Nach Ablauf dieser Zeit kann Prof. Platzbecker jedoch die gute Nachricht verkünden, dass es dem ersten Leipziger Kymriah-Patienten bestens gehe. „Bei ihm traten keine schweren Nebenwirkungen auf, das ist hervorragend“, freut sich der UKL-Experte über den ersten Teilerfolg. Nun können die manipulierten Zellen ihre „Wanderung“ in die Lymphknoten des Mannes angehen und beginnen, die Krebszellen zu zerstören. Nach den Worten Platzbeckers darf dies allerdings nicht in einem zu schnellen Tempo passieren: „Wir wollen einen sanften Abbau“, meint der Hämatologe.
Von einem Erfolg würde er sprechen, wenn der Tumor nach drei Monaten mindestens nicht weiter gewachsen sei und nach einem Jahr im besten Fall komplett oder zumindest zur Hälfte verschwunden sei.
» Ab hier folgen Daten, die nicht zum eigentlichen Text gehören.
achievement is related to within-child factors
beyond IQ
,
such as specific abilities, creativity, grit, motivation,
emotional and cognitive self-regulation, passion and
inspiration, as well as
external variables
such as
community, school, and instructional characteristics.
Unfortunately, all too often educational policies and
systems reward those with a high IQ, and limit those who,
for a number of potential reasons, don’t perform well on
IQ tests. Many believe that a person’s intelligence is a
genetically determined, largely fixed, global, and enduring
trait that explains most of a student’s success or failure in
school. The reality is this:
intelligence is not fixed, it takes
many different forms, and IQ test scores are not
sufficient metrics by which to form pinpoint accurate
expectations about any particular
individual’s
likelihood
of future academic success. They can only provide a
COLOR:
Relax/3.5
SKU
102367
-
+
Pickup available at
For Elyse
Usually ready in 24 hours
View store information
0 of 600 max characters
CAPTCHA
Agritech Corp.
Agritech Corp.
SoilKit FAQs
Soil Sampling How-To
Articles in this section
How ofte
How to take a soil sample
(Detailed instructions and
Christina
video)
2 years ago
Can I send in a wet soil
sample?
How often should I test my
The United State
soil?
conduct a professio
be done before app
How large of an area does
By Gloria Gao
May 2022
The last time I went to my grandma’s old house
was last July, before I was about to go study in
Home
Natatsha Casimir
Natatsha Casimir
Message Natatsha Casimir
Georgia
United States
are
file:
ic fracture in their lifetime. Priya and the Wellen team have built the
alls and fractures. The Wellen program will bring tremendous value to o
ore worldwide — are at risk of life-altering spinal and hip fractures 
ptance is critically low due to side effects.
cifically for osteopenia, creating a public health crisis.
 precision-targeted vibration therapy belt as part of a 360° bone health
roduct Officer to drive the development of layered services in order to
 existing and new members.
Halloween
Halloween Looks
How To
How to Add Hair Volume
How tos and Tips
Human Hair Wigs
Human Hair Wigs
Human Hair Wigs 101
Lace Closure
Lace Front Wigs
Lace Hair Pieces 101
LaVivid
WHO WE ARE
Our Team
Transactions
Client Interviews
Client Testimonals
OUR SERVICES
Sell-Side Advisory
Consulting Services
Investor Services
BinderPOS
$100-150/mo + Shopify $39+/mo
Die erste Bildgebung nach der Therapie zeigte bereits ein teilweises Ansprechen.
Für Klinikdirektor Platzbecker, der seit Oktober 2018 am UKL tätig ist, soll die neue Zelltherapie zu den zentralen Aspekten seiner klinischen Arbeit hier gehören. Der erste Einsatz der Kymriah-Therapie stellt daher einen wichtigen Meilenstein für ihn dar. Weitere Anwendungen werden wohl folgen. Bei vier Patienten am UKL haben die Krankenkassen bereits ihre Genehmigung erteilt. Und auf der Warteliste befinden sich fünf weitere Personen.